Blawan


Crédit photo : Joris Couronnet


Lors de la dernière soirée Haste au Transbordeur, j’ai pu rencontrer l’un des producteurs les plus intéressants du moment. Il vient d’outre-manche, il est talentueux et c’est un amoureux du microsillon : j’ai nommé Blawan !

 

Afin d’accompagner votre lecture en musique, différents lecteurs seront disposés au fil de cette interview, avec une sélection de morceaux de Blawan. On commence avec sa plus connue, au vocal bien particulier : Why They Hide Their Bodies Under My Garage.

 
Comment as-tu commencé à produire de la musique ?

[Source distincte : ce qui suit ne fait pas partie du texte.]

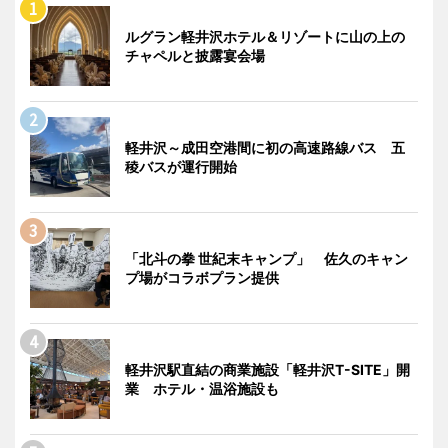
ルグラン軽井沢ホテル＆リゾートに山の上の
チャペルと披露宴会場
軽井沢～成田空港間に初の高速路線バス 五
稜バスが運行開始
「北斗の拳 世紀末キャンプ」 佐久のキャン
プ場がコラボプラン提供
軽井沢駅直結の商業施設「軽井沢T-SITE」開
業 ホテル・温浴施設も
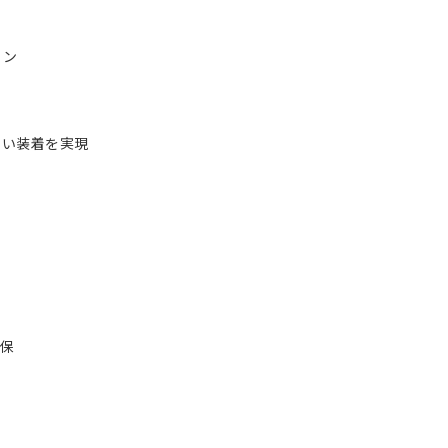
イン
い装着を実現
保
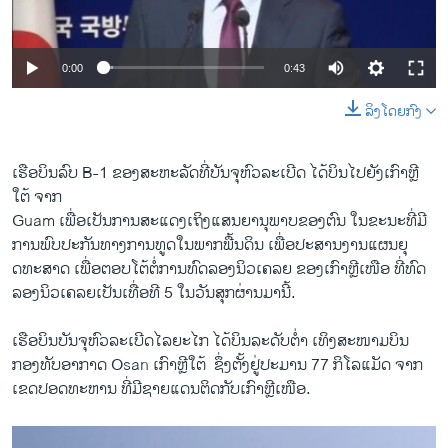
ວິທະຍາສາດ-ເທັກໂນໂລຈີ
ທຸລະກິດ
0:00
0:43
ພາສາອັງກິດ
ລິງໂດຍກົງ
ວີດີໂອ
ສຽງ
ເຮືອ​ບິນ​ລົບ B-1 ຂອງສະຫະລັດທີ່ບັນຈຸຫົວລະ​ເບີດ ​ໄດ້​ບິນ​ໄປ​ຍັງເກົາ​ຫຼີ​
ໃຕ້ ຈາກ
ລາຍການກະຈາຍສຽງ
ຕິດຕາມພວກເຮົາ ທີ່
Guam ​ເພື່ອ​ເປັນ​ການສະ​ແດງ​ເຖິງ​ແສນຍານຸພາບຂອງຕົນ ​ໃນ​ຂະນະ​ທີ່​ມີ​
ລາຍງານ
ການ​ພົບ​ປະກັນ​ທາງ​ການ​ທູດ​ໃນ​ພາກ​ພື້ນ​ດິນ ​ເພື່ອ​ປະສານ​ງານ​ແຜນ​ຍຸ​
ດທະສາດ ​ເພື່ອ​ຕອບ​ໂຕ້​ຕໍ່​ການ​ທົດ​ລອງ​ນິວ​ເຄລຍ ຂອງ​ເກົາຫຼີເໜືອ ທີ່​ທົດ​
ລອງ​ນິວເຄລຍເປັນເທື່ອທີ 5 ​ໃນ​ວັນ​ສຸກ​ຜ່ານ​ມາ​ນີ້.
ພາສາຕ່າງໆ
ເຮືອບິນບັນຈຸ​ຫົວລະ​ເບີດ​ໄລຍະ​ໄກ ​ໄດ້ບິນ​ລະດັບ​ຕ່ຳ ເທິງສະໜາມ​ບິນ
ກອງທັບ​ອາກາດ Osan ເກົາ​ຫຼີ​ໃຕ້ ​ ຊຶ່ງ​ຕັ້ງ​ຢູ່ປະມານ 77 ກິ​ໂລ​ແມັດ ຈາກ​
ເຂດ​ປອດ​ທະຫານ ທີ່​ມີ​ຊາຍ​ແດນ​ຕິດ​ກັບເກົາ​ຫຼີເໜືອ.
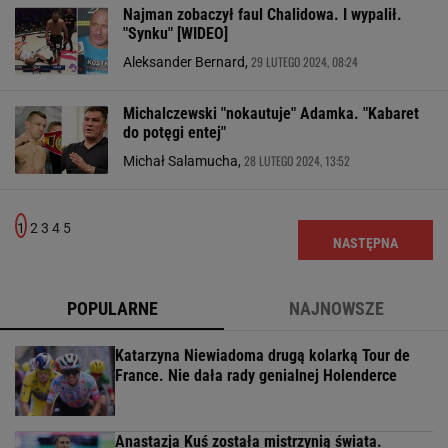
Najman zobaczył faul Chalidowa. I wypalił.
"Synku" [WIDEO]
29 LUTEGO 2024, 08:24
Aleksander Bernard,
Michalczewski "nokautuje" Adamka. "Kabaret
do potęgi entej"
28 LUTEGO 2024, 13:52
Michał Salamucha,
1
2
3
4
5
NASTĘPNA
POPULARNE
NAJNOWSZE
Katarzyna Niewiadoma drugą kolarką Tour de
France. Nie dała rady genialnej Holenderce
Anastazja Kuś została mistrzynią świata.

Honnêtement je ne sais pas trop. Je jouais de la batterie quand j’avais 8-9 ans. Vers 16 ans, je me suis trouvé un logiciel piraté, j’ai commencé à produire un peu, surtout des kicks. La batterie m’a pas mal aidé du coup, parce que les percussions sont une des choses dans lesquelles je suis plutôt bon. (ndlr : on a remarqué que Blawan a ‘KICK’ et ‘DRUM’ tatoué sur les phalanges)

 
Quel type de musique écoutais-tu à cette époque ?

J’écoutais énormément Joy Division, Whitehouse ou encore Coil. Pendant un moment j’ai également eu une grande passion pour le Black Metal. Pendant mes années adolescentes, ce qui m’attirait, c’était la musique bizarre, violente, agressive.

 

Comment es-tu arrivé à la musique électronique jouée en club ?

J’ai tout simplement aimé ça, progressivement.

 

Tes morceaux sont de plus en plus différents depuis tes sorties sur Hessle Audio. On dirait que tu expérimentes beaucoup ?

Oui, toujours. Je n’aime pas rester cloisonné. J’aime m’amuser dans un genre, un style, pendant un moment mais dès que je commence à me lasser je me force à trouver de nouvelles idées. Je suis très impliqué dans tout le processus du travail en studio. Le morceau vient après ce travail sur le son. La production c’est surtout de l’exploration sonore pour moi.

 

Quelles sont tes influences principales aujourd’hui ?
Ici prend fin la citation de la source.